→ Task goal: Copy every line from the data below in which the string "Social" can be found.

→ Data section:
——
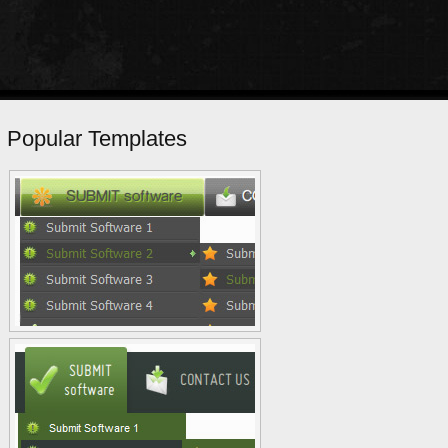
Popular Templates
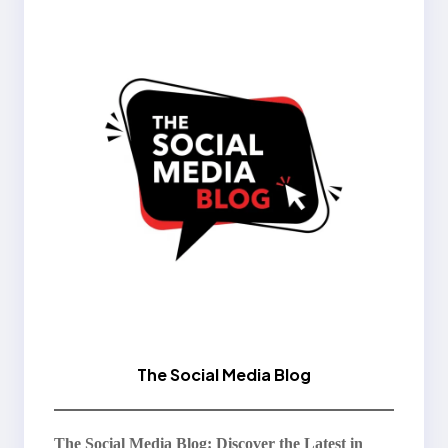
The Social Media Blog
The Social Media Blog: Discover the Latest in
——
→ Exercise response:
The Social Media Blog
The Social Media Blog: Discover the Latest in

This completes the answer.